Headley, widely acknowledged as the leading exponent of the instrument and director of early music ensemble Atalante, has been greatly responsible for bringing the instrument back into modern usage, and has written about it for The New Grove and the Grove Dictionary of Musical Instruments.

Also featured is the theorbo: it's played by lutenist Lynda Sayce, who also contributes lutes and Renaissance guitars to the project, and is director of lute ensemble Chordophony and a lute scholar and teacher. She also maintains an online resource about the theorbo.

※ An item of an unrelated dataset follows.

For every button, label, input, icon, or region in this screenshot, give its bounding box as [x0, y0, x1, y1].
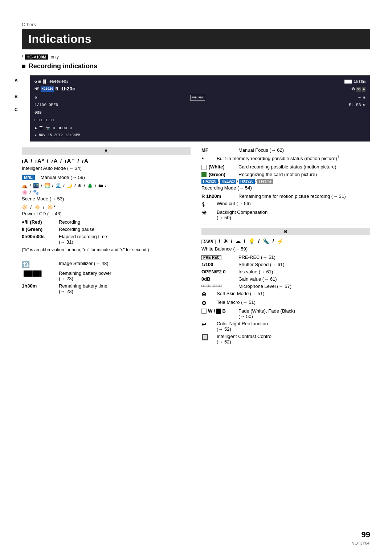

The instrument used for the recording is a replica of an original made by Magno Dieffopruchar III in Venice in 1608, and now in the Royal College of Music's Donaldson collection.

The modern version was made by luthier David Van Edwards and – as Sayce acknowledges – 'is a BIG instrument'. Not surprisingly – well actually, very surprisingly! –, she also has a 'folding' travel theorbo, also made by Van Edwards, which is apparently somewhat more airline-friendly.

For those with a deeper interest in the matter, there's a fascinating piece on flying with lutes on Sayce's website.